**BRIEF**
Starting from the line that contains "Save my name, email, and", reproduce each line exactly through the end of the material, and include no other lines.

** ENTRIES SUPPLIED follows **

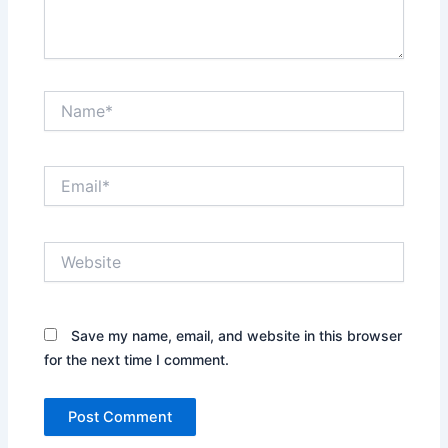
Name*
Email*
Website
Save my name, email, and website in this browser
for the next time I comment.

** End of ENTRIES SUPPLIED **

**TASK RESPONSE**
Save my name, email, and website in this browser
for the next time I comment.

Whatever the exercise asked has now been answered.